'''
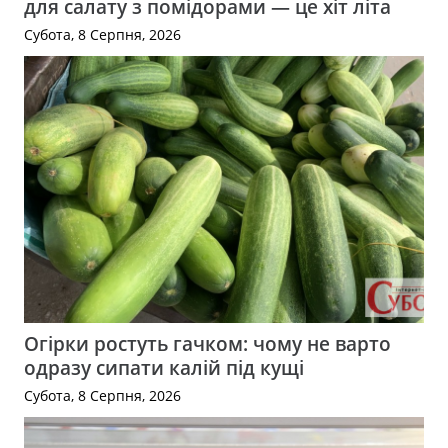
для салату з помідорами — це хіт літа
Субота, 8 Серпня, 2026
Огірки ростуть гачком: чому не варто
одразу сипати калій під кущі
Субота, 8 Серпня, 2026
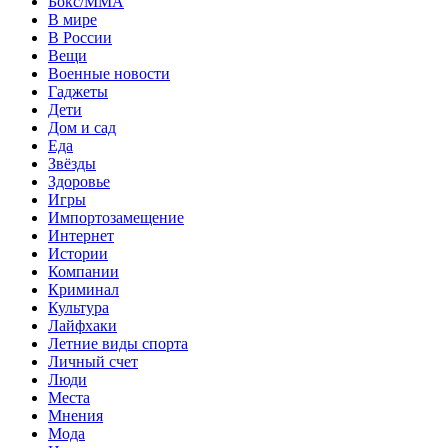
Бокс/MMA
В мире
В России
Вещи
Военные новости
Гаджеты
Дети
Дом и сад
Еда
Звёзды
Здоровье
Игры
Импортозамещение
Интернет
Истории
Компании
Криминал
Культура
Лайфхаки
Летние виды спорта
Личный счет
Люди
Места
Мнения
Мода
'''
About this exercise => Leave nothing out but the pictures when transcribing the records.

Exercise output =>
для салату з помідорами — це хіт літа
Субота, 8 Серпня, 2026
Огірки ростуть гачком: чому не варто
одразу сипати калій під кущі
Субота, 8 Серпня, 2026
Бокс/MMA
В мире
В России
Вещи
Военные новости
Гаджеты
Дети
Дом и сад
Еда
Звёзды
Здоровье
Игры
Импортозамещение
Интернет
Истории
Компании
Криминал
Культура
Лайфхаки
Летние виды спорта
Личный счет
Люди
Места
Мнения
Мода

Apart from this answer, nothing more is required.